── EXCERPTED RECORDS ──

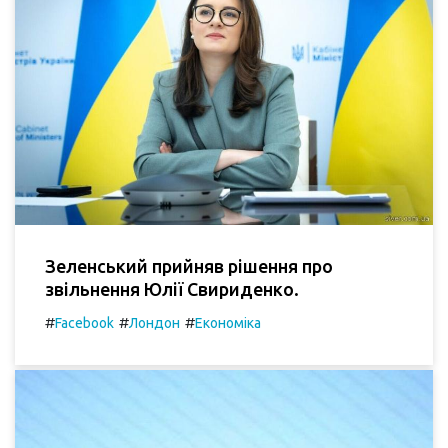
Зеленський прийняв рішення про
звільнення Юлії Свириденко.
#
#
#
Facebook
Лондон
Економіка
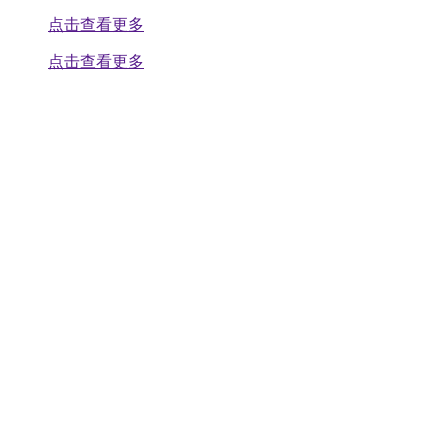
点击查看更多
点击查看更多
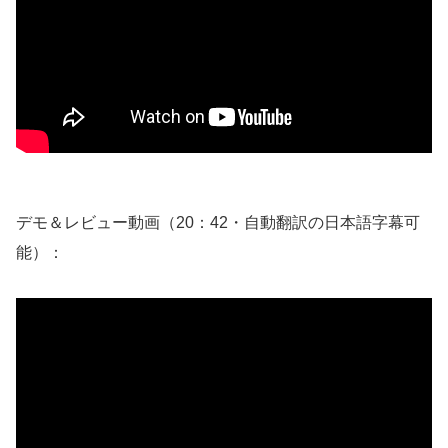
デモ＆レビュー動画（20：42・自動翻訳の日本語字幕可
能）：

───

→ REQUIRED ACTION
Full copy, no pictures: write out each line of the data exactly as it stands.

→ TASK SOLUTION
Зеленський прийняв рішення про
звільнення Юлії Свириденко.
#
#
#
Facebook
Лондон
Економіка
点击查看更多
点击查看更多
デモ＆レビュー動画（20：42・自動翻訳の日本語字幕可
能）：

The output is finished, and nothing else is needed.